My standard chili served me well over the years until I discovered the joy of Internet shopping.  This gave me access to all sorts of wonderful ingredients previously unavailable.  For chili this meant access to real chiles.  Ancho chiles (the dried form of the Pablano) can be rehydrated and simmered to create a wonderful puree that adds character and depth to all sorts of dishes.  Not wanting to change my original chili recipe (nostalgia, you know) I created Texas Red.  This chili recipe is now my very favorite.

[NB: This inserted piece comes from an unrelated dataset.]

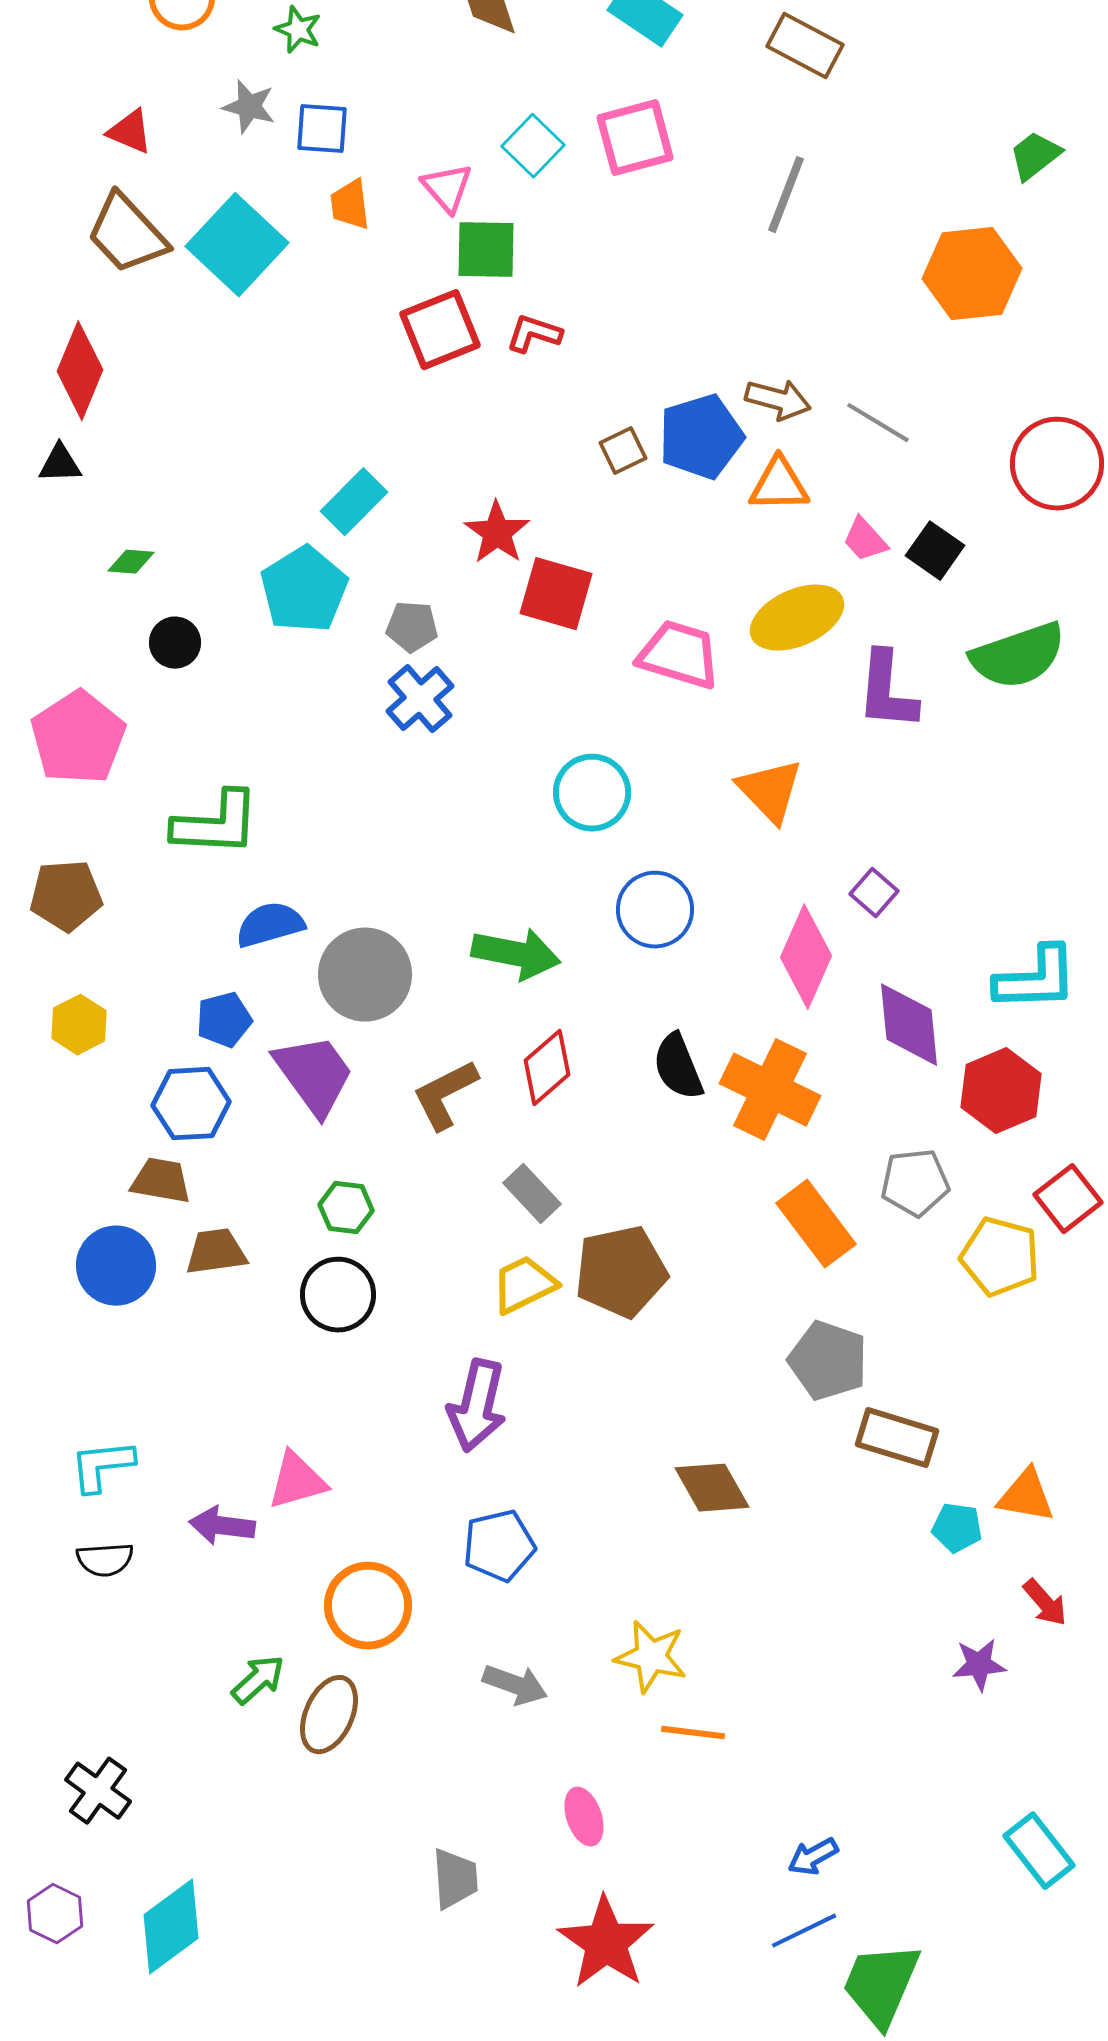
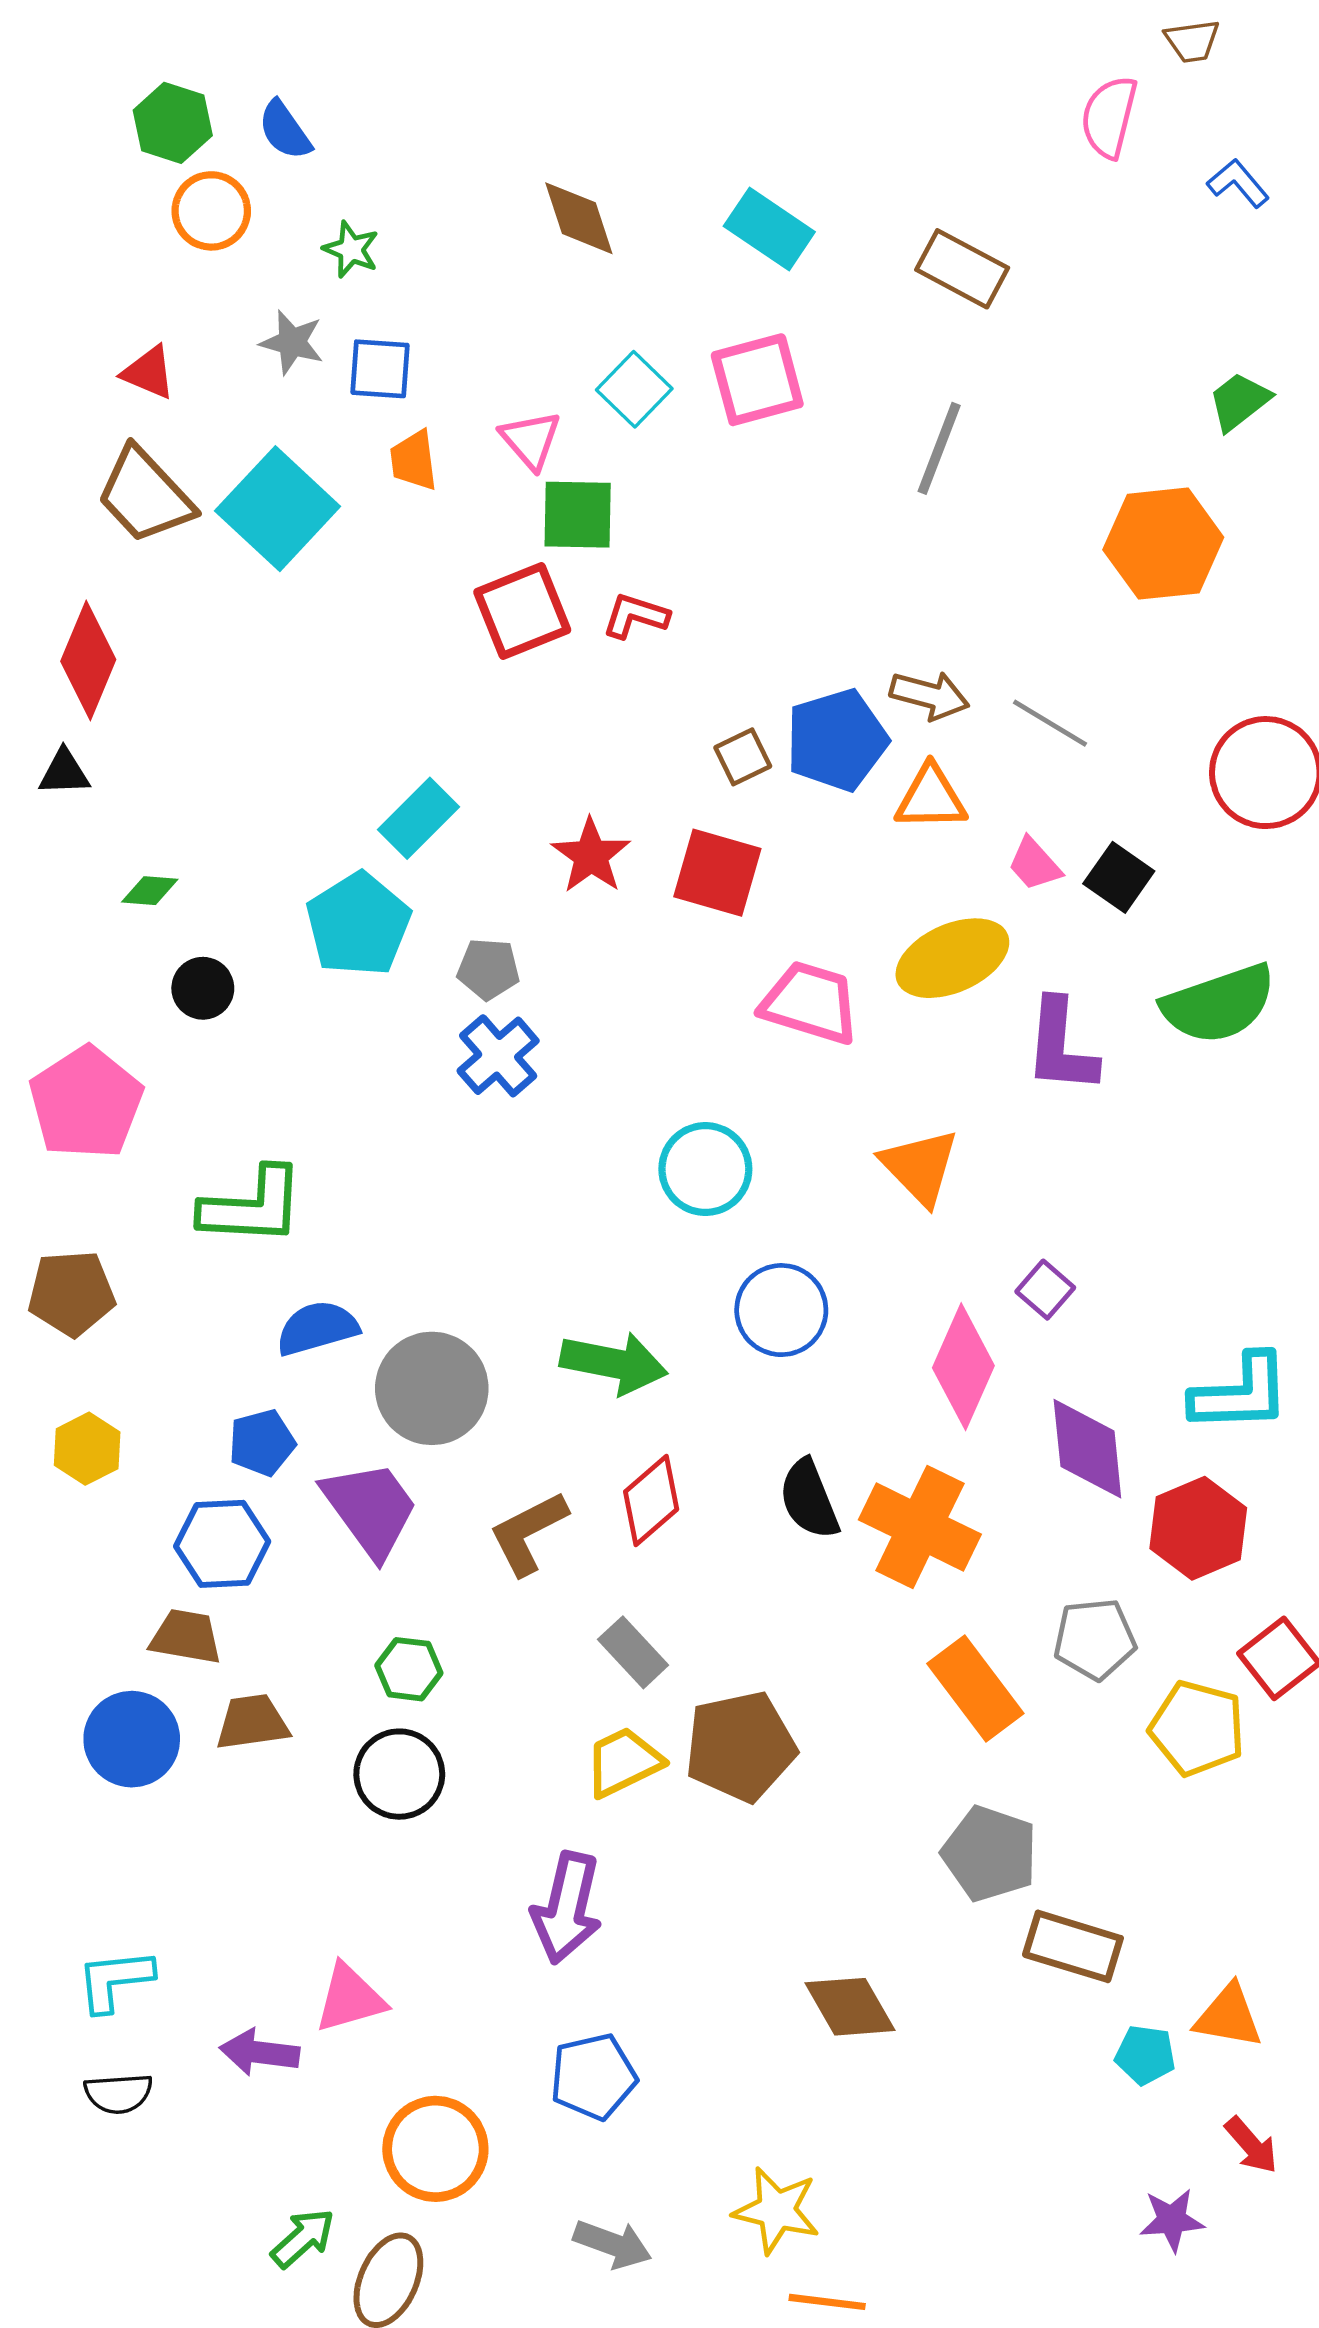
red square: (556, 594) -> (717, 873), moved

1 28oz can crushed tomatoes (lo-salt)
4 cups beef broth
1 pound ground pork
2 pounds beef round (coarse chili grind: slice into ¼" or less strips about 1" long)
4 medium dried Ancho chiles
3 tablespoons Pendery’s Top Hat chili powder blend (substitute if you absolutely must)
1 tablespoon ground cumin
2 tablespoons cider vinegar
1 tablespoon Paprika
1 teaspoon salt
1 tablespoon Mexican oregano
3 dried hot chiles of your choice, crushed (optional - depending on desired heat)
6 cloves garlic minced
2 cups cooked pinto beans (optional)
2 medium bay leaves
2 medium onions, chopped
2 large cans Anaheim Chiles chopped (called green chiles in the market)
¼ cup pickled Jalapeños, chopped
ground black peppercorns
¼ cup olive oil

Remove the seeds and stem from the Ancho chiles.  Put the chiles into a small saucepan and cover with water.  Bring to a boil, reduce heat and simmer for 15 minutes.  When done remove from heat, cover and set aside.

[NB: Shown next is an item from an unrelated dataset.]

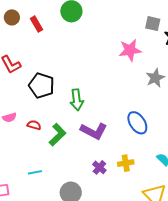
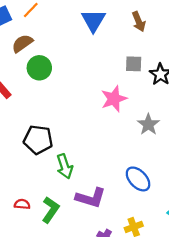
black pentagon: (42, 86) -> (38, 140), moved

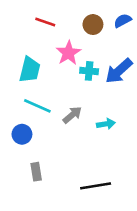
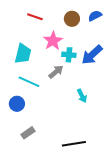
gray arrow: (72, 115) -> (56, 72), moved
cyan arrow: (106, 124) -> (82, 96), turned 72
gray rectangle: (36, 172) -> (28, 133), turned 64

While the chiles are simmering brown the ground pork, drain and set aside. Heat the olive oil over medium-high heat. Add the beef round and ground black pepper to taste, to the pot. Break up any lumps and cook, stirring occasionally until the meat is evenly browned.

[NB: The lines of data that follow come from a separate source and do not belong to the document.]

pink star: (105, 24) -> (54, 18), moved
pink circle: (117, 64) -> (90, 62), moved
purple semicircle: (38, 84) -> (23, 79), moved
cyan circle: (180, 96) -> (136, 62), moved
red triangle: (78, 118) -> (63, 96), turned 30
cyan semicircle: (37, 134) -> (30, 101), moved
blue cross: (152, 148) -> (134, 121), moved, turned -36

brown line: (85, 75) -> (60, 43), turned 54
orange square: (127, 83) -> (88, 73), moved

Stir in the ground chili powder, salt, cumin, garlic, bay leaf and onions. Add beef broth to barely cover. Bring to a boil, then lower the heat and simmer, uncovered, for 30 minutes (adding more broth if necessary).

While the beef and onions are simmering place the Ancho chiles in a blender with about ¼ cup of the water from the saucepan and whir until pureed.  Stir the pureed Anchos and all remaining ingredients into the meat mixture and simmer for a ½ hour.

For best results allow chili to cool completely and then reheat.